В те моменты я действительно был болен. Лифт мгновенно поднял меня на пятый этаж, но карточка-ключ упорно четыре раза не желала открывать мне дверь номера, и все же я справился с задачей, после чего чувствовал себя немножко геоем.
Днем позже, к вечеру, когда мы вышли прогуляться, поесть где-нибудь, что-нибудь купить из еды, то же несчастье постигло и Наташу. Она оставила меня одного в супермаркете и со знакомой мне скоростью помчалась в гостиницу, успела, благо преодолевать ей было не столько, сколько мне днем раньше.
Все это меня расстроилo и даже разозлило: неужели богам мало одной моей больной ноги?

(Здесь будет рассказано о паре, которая orala друг на друга в супермаркете)

Первый день в Риге прошел прекрасно, хоть и безалаберно. Не имея карты, без ДжиПиЭс блуждали точно в потемках. Карта, позже купленная, мало помогала, местные обозначения улиц сбивали с толку. Телефон что-то чуточку подсказывал, но и у него вдруг закончилась энергия. Наташа в картах разбирается слабо, может с полчаса изведывать путь, я такой же, и все равно ее разгадывания приведут не туда. На все мои порекания следует один ответ: почему бы тебе самому не разобраться со всем этим? Но это нечестный ход: она сама выбрала поездку, использовала во всем свои гаджеты, город тщательно ихучала. Тогда как я занимался своими делами, за карту совсем не брался.
Чтобы освободить Наташу от ее обязанностей, мне пришлось бы начать изучать город с нуля, должен был сложить в голове, точно паззлы, план города, дикая работа.

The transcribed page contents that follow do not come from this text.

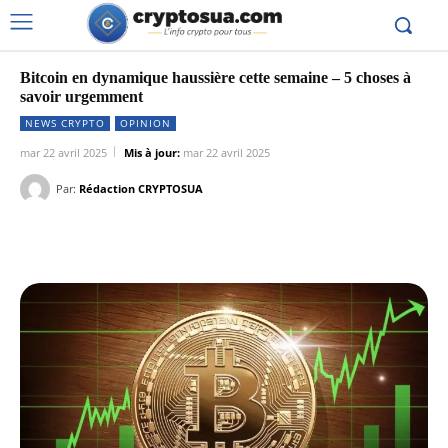
Bitcoin en dynamique haussière cette semaine – 5 choses à
savoir urgemment
NEWS CRYPTO
OPINION
mar 22 avril 2025
Mis à jour:
mar 22 avril 2025
Par:
Rédaction CRYPTOSUA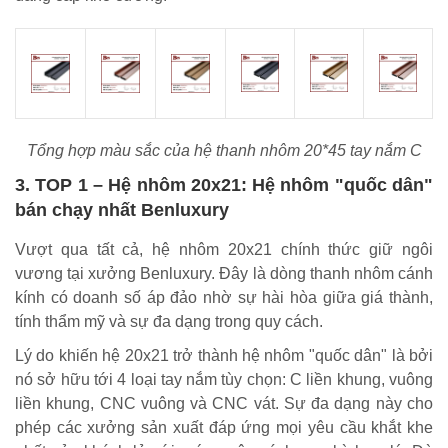
Tổng hợp màu sắc của hệ thanh nhôm 20*45 tay nắm C
3. TOP 1 – Hệ nhôm 20x21: Hệ nhôm "quốc dân"
bán chạy nhất Benluxury
Vượt qua tất cả, hệ nhôm 20x21 chính thức giữ ngôi
vương tại xưởng Benluxury. Đây là dòng thanh nhôm cánh
kính có doanh số áp đảo nhờ sự hài hòa giữa giá thành,
tính thẩm mỹ và sự đa dạng trong quy cách.
Lý do khiến hệ 20x21 trở thành hệ nhôm "quốc dân" là bởi
nó sở hữu tới 4 loại tay nắm tùy chọn: C liền khung, vuông
liền khung, CNC vuông và CNC vát. Sự đa dạng này cho
phép các xưởng sản xuất đáp ứng mọi yêu cầu khắt khe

Тогда как ей всего-навсего требовалось осмыссленно, разумно использовать уже накопленные знания о городе. Мой неотразимый аргумент перед самой поездкой был: эта поездка твоя, ты ее захотела, ее подготовила, тогда как от меня прозвучало лишь: ладно, поедем. И как назло, неожиданно заболела правая нога, каждый шаг начал отзываться болью; появился рассчет: как добраться до дому (отеля) с меньшей болью, с меньшим количeством шагов, нежели о том, как правильно дойти.

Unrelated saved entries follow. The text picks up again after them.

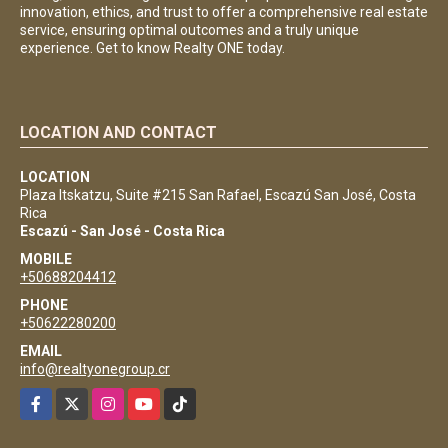
innovation, ethics, and trust to offer a comprehensive real estate
service, ensuring optimal outcomes and a truly unique
experience. Get to know Realty ONE today.
LOCATION AND CONTACT
LOCATION
Plaza Itskatzu, Suite #215 San Rafael, Escazú San José, Costa
Rica
Escazú - San José - Costa Rica
MOBILE
+50688204412
PHONE
+50622280200
EMAIL
info@realtyonegroup.cr
Facebook
X
Instagram
YouTube
TikTok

К тому же, я, по природе своей, довольно хищная тварь, в крических обстоятельствах мои чувства обостряются, неожиданно я знаю дорогу, могу даже повести за собой, но на этот раз мои хищнические способности полностью отсутствовали.
В отеле девушка-женщина Настенька поинтересовалась у Наташи: мужчина, что с вами, он болен? Он сильно хромает, я это заметила. Вопрос вполне естественный, потому что у Наташи есть свойство по щелчку делать всех своими друзьями-подругами. Барьеры разом исчезают, незаметно смываются, и становится естественным задавать друг другу любые, даже самые глупейшие вопросы. Оттого и такой ворос по поводу моего здоровья. Да, отвечает Наташа, в эту поездку у него болит нога, как и при поездке в Берлин, При поездке в Будапешт у него болел правый бок. У него к тому хе волдыри на лице, на руках экзема, он всего этого стесняется, но духом не падает.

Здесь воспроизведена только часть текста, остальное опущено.